Okawa, Kochi Prefecture, located in the middle of the island of Shikoku, has only about 400 residents -- the smallest municipality in Japan when remote island communities are excluded. The village attracted national attention in June 2017 when the mayor announced that his administration was considering replacing the municipal assembly with a direct democratic general council of all registered voters. But now, the Okawa Municipal Government is looking to turn its small size and inconvenience in its favor by appealing to tourists seeking to get away from it all.
The municipality covers only 95 square kilometers, with a population density of roughly four people per square kilometer. Surrounded by mountains around 1,000 meters tall and the riverhead of the Yoshino River, the area is full of natural wonders. However, unlike Iya valley in neighboring Tokushima Prefecture, which is well-known for its "Kazura-bashi" suspension bridge and is popular even among foreign tourists, Okawa is nothing but a point of passage for visitors.
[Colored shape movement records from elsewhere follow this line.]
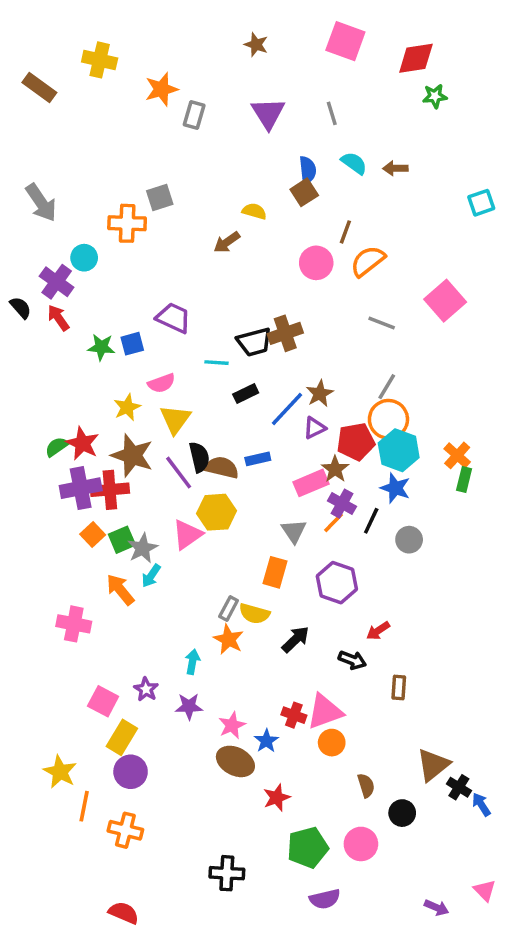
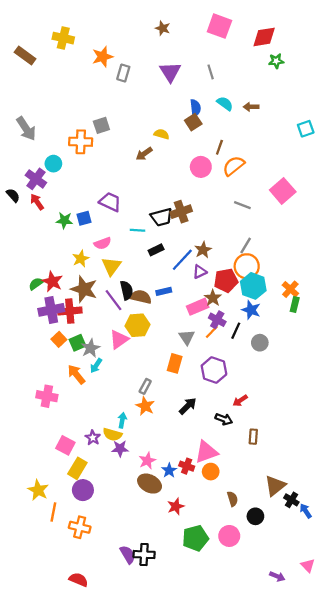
yellow semicircle: (254, 614) -> (112, 434), moved
red cross: (294, 715) -> (187, 466), moved
purple semicircle: (325, 899) -> (128, 555), moved, turned -108

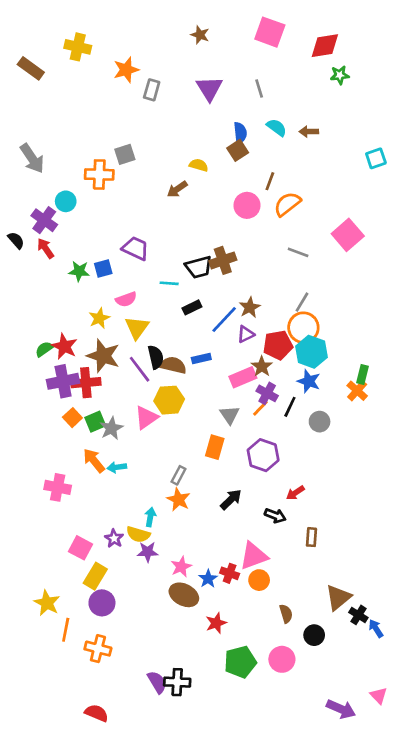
orange cross: (290, 289) -> (357, 391), moved
cyan arrow: (96, 366) -> (117, 467), moved, turned 48
purple arrow: (277, 576) -> (341, 709), size x1.5

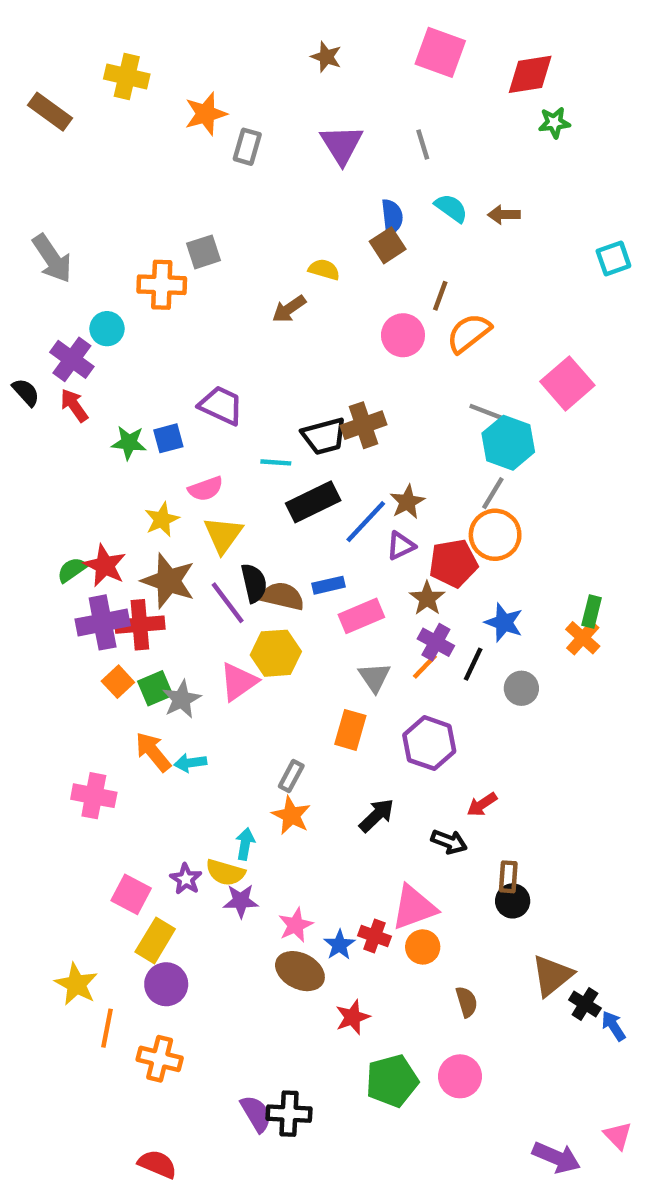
black rectangle: (192, 307) -> (313, 502), size x1.6
cyan hexagon: (311, 352) -> (508, 443), moved
pink rectangle: (243, 377) -> (361, 616), moved
black circle: (314, 635) -> (513, 901), moved

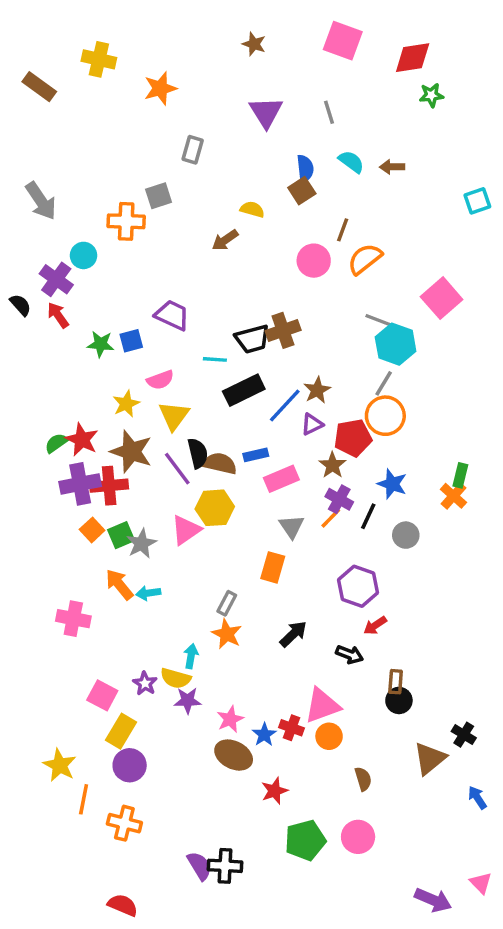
gray rectangle: (247, 147) -> (193, 150), moved
purple hexagon: (429, 743) -> (358, 586), moved
black cross: (585, 1004) -> (464, 735), moved

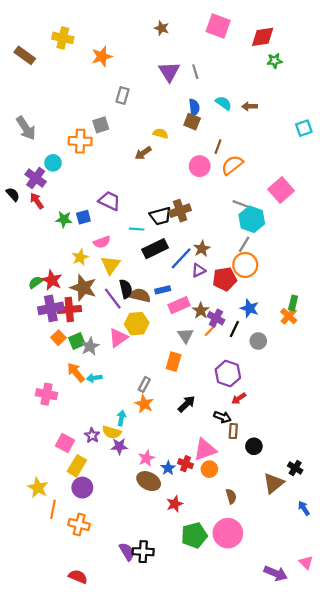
gray line: (329, 112) -> (195, 72), moved
brown square: (302, 191) -> (192, 122), turned -35
brown star: (332, 465) -> (201, 311), moved
brown rectangle: (396, 682) -> (233, 431), moved
pink circle: (358, 837) -> (228, 533), size x1.4

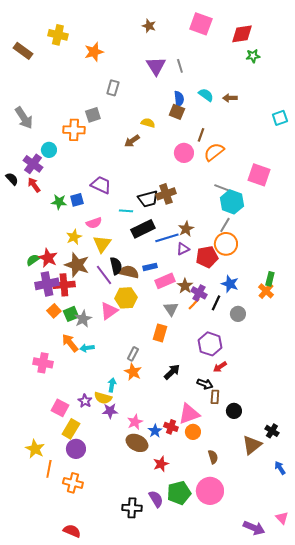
pink square: (281, 190) -> (259, 175), turned -30
blue line: (181, 258) -> (167, 238), turned 30
purple semicircle: (127, 552) -> (156, 499), moved

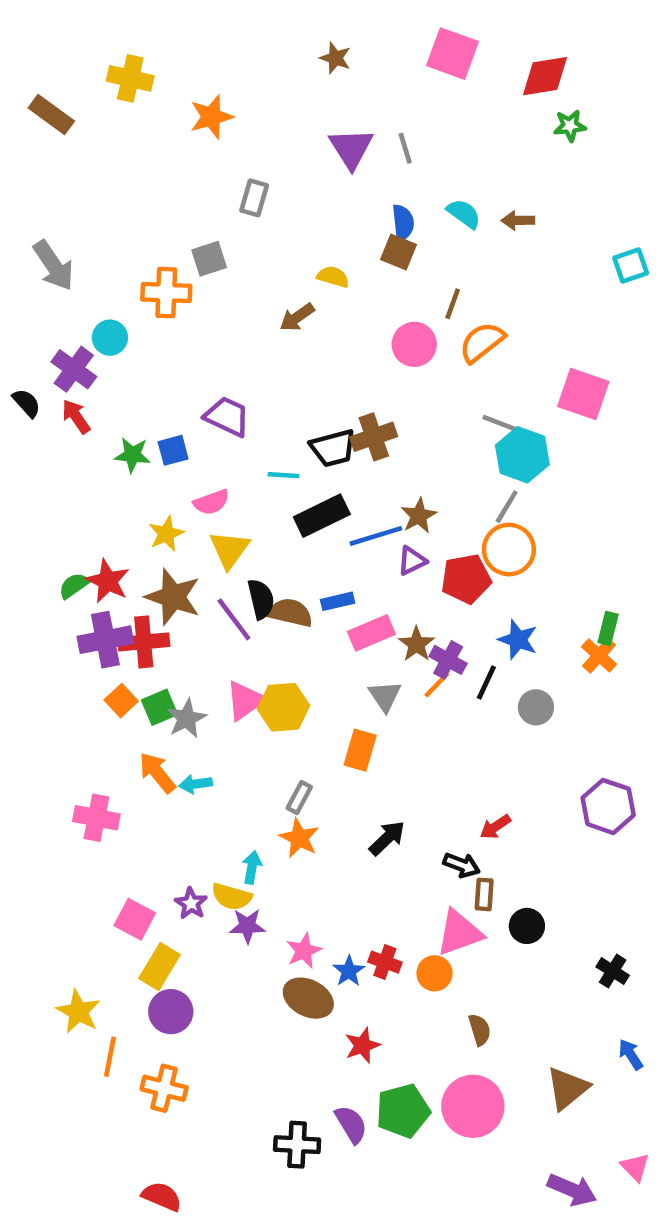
yellow hexagon: (126, 298) -> (283, 707), moved
purple hexagon: (210, 344) -> (608, 806), moved
pink triangle: (189, 414) -> (459, 933), moved
brown triangle: (252, 445) -> (568, 1088), moved

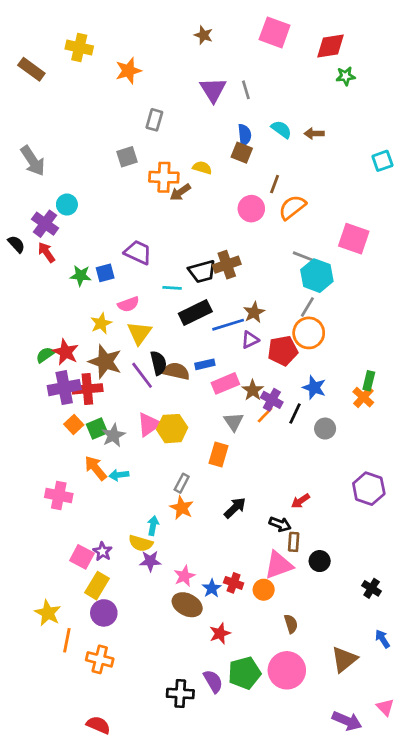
orange cross: (166, 293) -> (164, 177), moved
purple star: (191, 903) -> (102, 551), moved

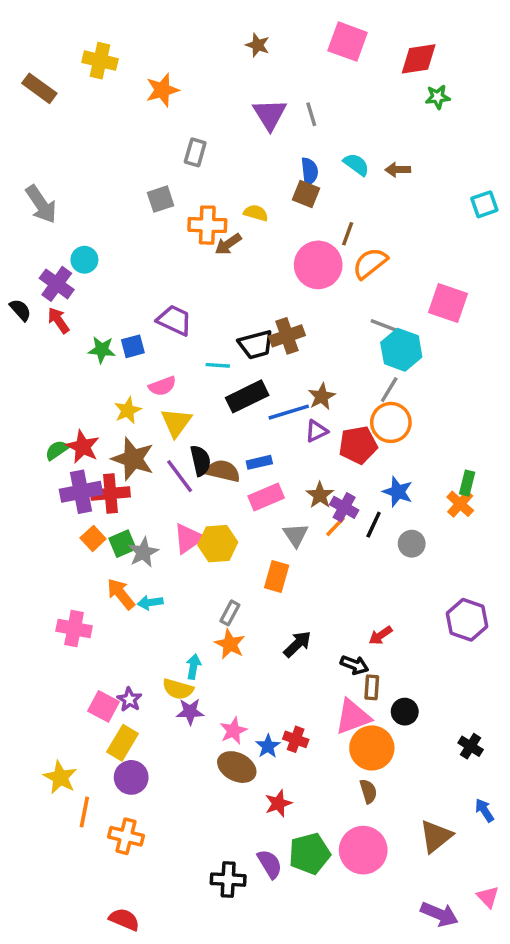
pink circle: (251, 209) -> (318, 265), size x1.4
pink rectangle: (225, 383) -> (266, 497), moved
orange circle: (264, 590) -> (372, 748), moved, size x1.6

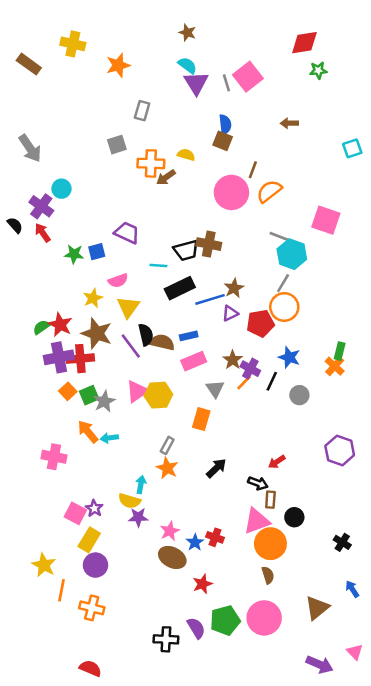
pink square: (348, 42) -> (248, 77), moved, turned 32
cyan semicircle: (356, 164) -> (187, 65), moved
brown cross: (287, 336) -> (209, 244), turned 30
That's why the municipal government joined forces with Whole Earth Nature School, a Fujinomiya, Shizuoka Prefecture-based company well-versed in planning nature experience tours, in 2015 to come up with new ideas for promoting tourism in the village. In October 2017, company representative Kosuke Suematsu, 26, who has experience climbing South America's highest peak Aconcagua in Argentina, made a visit to Okawa.
What caught Suematsu's eye was Shiumi valley carved out by a tributary of the Yoshino River. With the valley's close proximity to the center of Okawa, appropriate valley length and abundant trees and other natural sights, Suematsu deemed the area "perfect for beginner gorge climbers." He also suggested tours where visitors can learn about the villagers' lifestyle living in harmony with nature, such as the use of traditional natural dyes.
English guidance in the village is limited only to road signs, however Suematsu said, "The lack of English information, nature only moderately touched by human hands -- This will actually be considered an attractive point of the village from the perspective of North American and European tourists." The village government and the company are currently in talks with travel agencies to pitch the plans.
While proposals to dissolve the village assembly have been halted, Okawa created a stir all over the country concerning the issue of depopulation in rural areas. Hiroshi Hiraga, 37, director of "Okawa furusato mura kosha" (Okawa hometown village corporation), which is in charge of tourist activities, said, "Taking the raised awareness of the village via the news coverage of the general assembly as a good opportunity, we would like to show visitors through tours that our village is not average but a lively place to be."